Quist squinted toward the mountains. “Hard to say in this light. Everything appears nearer than it actually is. It’s my guess that big drum is at least twenty miles from here, and probably four or five miles across the top.”
“Nearer six,” Nugent informed him, “and flat as a mesa up there.”
“You ever make a ride to get a close-up look?”
Nugent shook his head. “Always intended to, but never seemed to get time—what with Tyrant Wolcott and other things to keep me busy. But I’ve talked to one or two old-timers who have, years ago. I guess nobody ever goes up there any more. Quite a climb for a horse, though I understand there’s a way up, on the far side. This side looks practically perpendicular.”
“I’d sure admire to hear some giant beat that drum,” Quist observed. “I reckon it would make considerable boom-boom.”
“You don’t know how it got its name, eh?” Nugent asked. Quist shook his head. Nugent explained, “I was told the Indians in this region—Comanches or Lipan Apaches—named it ages ago. They were mighty superstitious about that big drum, because when there’s a storm bringing thunder, the drum seems to take up the sound of the thunder and carry it along in big rolling reverberations.” He paused, then added seriously, “The Indians couldn’t figure that out, so they finally concluded an evil spirit—the devil—must be doing the drumming.”
Quist laughed. “That’s a lot of bosh, of course.”
“I’m not so sure, Mr. Quist. One old-timer I’ve talked with, claims to have heard that drumming during thunderstorms.”
“You ever heard it?”
The station master shook his head. “I can’t honestly say I have. Once or twice I sort of thought I caught a sound like a drum being rolled, but not being close, I’d hesitate to put thunder. Then, again, we haven’t had any real bad thunderstorms since I’ve been working on this division. And yet, I sort of find myself believing in it.”
“Could be you’re right,” Quist conceded. “Well, I’d better get my mind off the Devil’s Drum, and start concentrating on Drum Brand preserves.

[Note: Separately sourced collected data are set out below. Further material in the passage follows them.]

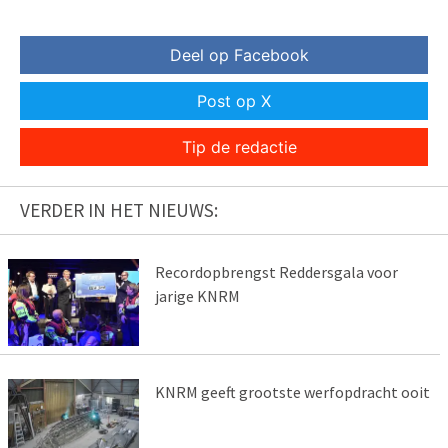
Deel op Facebook
Post op X
Tip de redactie
VERDER IN HET NIEUWS:
Recordopbrengst Reddersgala voor
jarige KNRM
KNRM geeft grootste werfopdracht ooit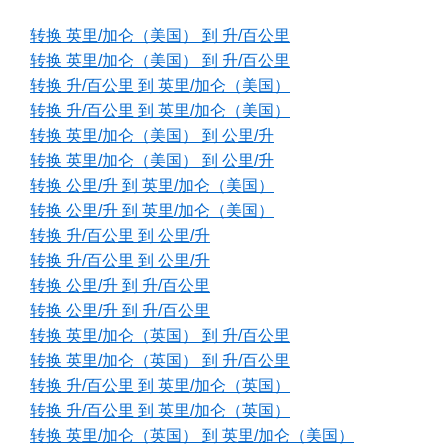
转换 英里/加仑（美国） 到 升/百公里
转换 英里/加仑（美国） 到 升/百公里
转换 升/百公里 到 英里/加仑（美国）
转换 升/百公里 到 英里/加仑（美国）
转换 英里/加仑（美国） 到 公里/升
转换 英里/加仑（美国） 到 公里/升
转换 公里/升 到 英里/加仑（美国）
转换 公里/升 到 英里/加仑（美国）
转换 升/百公里 到 公里/升
转换 升/百公里 到 公里/升
转换 公里/升 到 升/百公里
转换 公里/升 到 升/百公里
转换 英里/加仑（英国） 到 升/百公里
转换 英里/加仑（英国） 到 升/百公里
转换 升/百公里 到 英里/加仑（英国）
转换 升/百公里 到 英里/加仑（英国）
转换 英里/加仑（英国） 到 英里/加仑（美国）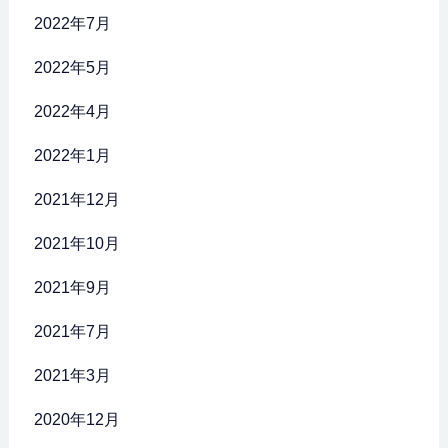
2022年7月
2022年5月
2022年4月
2022年1月
2021年12月
2021年10月
2021年9月
2021年7月
2021年3月
2020年12月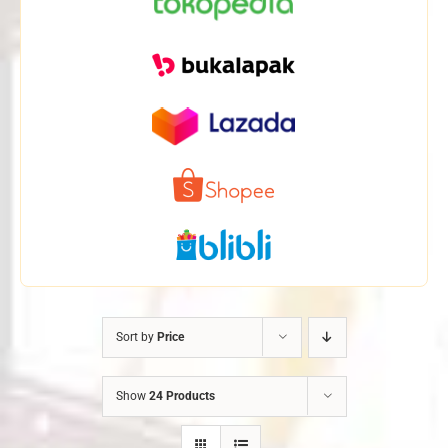
Sort by
Price
Show
24 Products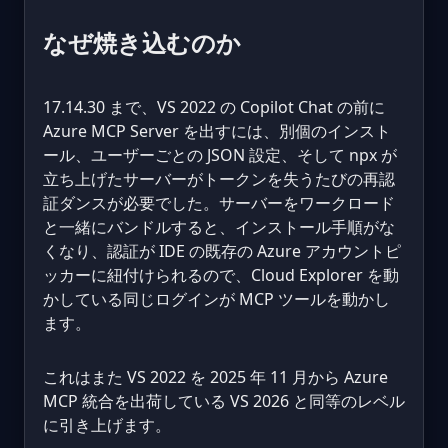
なぜ焼き込むのか
17.14.30 まで、VS 2022 の Copilot Chat の前に
Azure MCP Server を出すには、別個のインスト
ール、ユーザーごとの JSON 設定、そして npx が
立ち上げたサーバーがトークンを失うたびの再認
証ダンスが必要でした。サーバーをワークロード
と一緒にバンドルすると、インストール手順がな
くなり、認証が IDE の既存の Azure アカウントピ
ッカーに紐付けられるので、Cloud Explorer を動
かしている同じログインが MCP ツールを動かし
ます。
これはまた VS 2022 を 2025 年 11 月から Azure
MCP 統合を出荷している VS 2026 と同等のレベル
に引き上げます。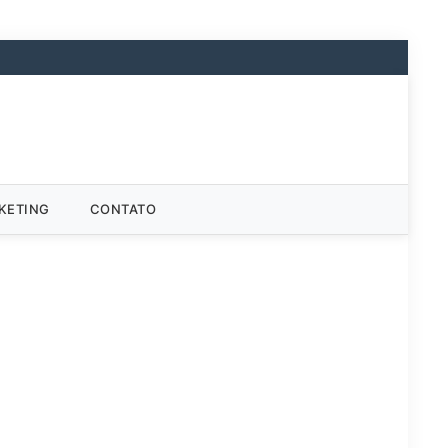
KETING
CONTATO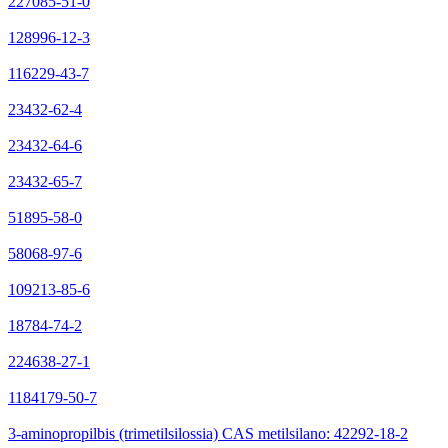
227085-51-0
128996-12-3
116229-43-7
23432-62-4
23432-64-6
23432-65-7
51895-58-0
58068-97-6
109213-85-6
18784-74-2
224638-27-1
1184179-50-7
3-aminopropilbis (trimetilsilossia) CAS metilsilano: 42292-18-2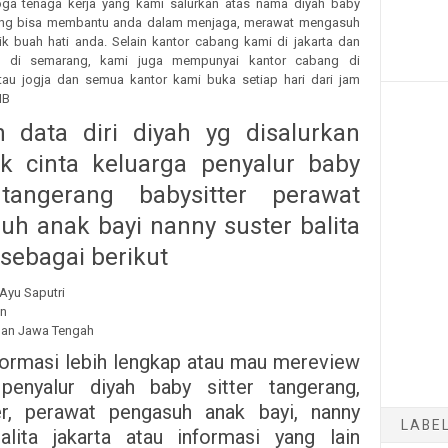
ga tenaga kerja yang kami salurkan atas nama diyah baby
rang bisa membantu anda dalam menjaga, merawat mengasuh
ik buah hati anda. Selain kantor cabang kami di jakarta dan
t di semarang, kami juga mempunyai kantor cabang di
tau jogja dan semua kantor kami buka setiap hari dari jam
IB
 data diri diyah yg disalurkan
pk cinta keluarga penyalur baby
 tangerang babysitter perawat
uh anak bayi nanny suster balita
sebagai berikut
 Ayu Saputri
un
gan Jawa Tengah
formasi lebih lengkap atau mau mereview
penyalur diyah baby sitter tangerang,
er, perawat pengasuh anak bayi, nanny
LABE
alita jakarta atau informasi yang lain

Queer how the theft of those cans with the Drum trade-mark happened to take place in this Devil’s Drum country.”
“It’s a quincedence, all right,” Nugent said gravely. “It might even make you think there was something wrong about those cans of strawberry jam.”
“Exactly the way my mind runs,” Quist admitted, “but I can’t put my finger on it. What could be wrong about those cans?”
“It’s got me beat. Well, if there’s any other way I can help, just say the word, Mr. Quist.”
“I’ll do that. And thanks. I’d better be getting along back to Main Street. That inquest will be coming up right soon. And I’ve got a telegram to send first.”
Nugent nodded and departed in the direction of the freight shed adjoining the depot. Quist entered the station and sent a wire to Jay Fletcher asking for all information possible regarding the consignor and consignee of the canned preserves. Then he turned his steps back toward the main thoroughfare.
The County House, where the inquest was to be held, stood on the southeast corner of Main and Mesquite Streets, a large barn-like structure of rock and adobe, with a second story built of frame construction. By this time, Main was crowded on both sides with ponies and vehicles of all horse-drawn types. People, men and women, thronged the plank sidewalks from which resin welled under the hot sun. Quite a crowd, bulging out into the roadway, had gathered before the County House. As he approached, Quist spied Sheriff Lish Corliss, Ranger Arbuckle and two or three other men he’d met.
Arbuckle saw Quist first. “Thought maybe you’d slept in, Greg,” he smiled.
Quist shook his head. “I’ve been down to the depot, chewing the fat with Nugent about the Devil’s Drum.” He nodded to Corliss who stood near.
Corliss returned the greeting, then asked, “What about the Devil’s Drum?”
“Nothing in particular,” Quist replied. “Nugent was just telling me about superstitious Indians claiming, in the old days, it was beaten by a devil during thunderstorms. You ever heard it, Lish?”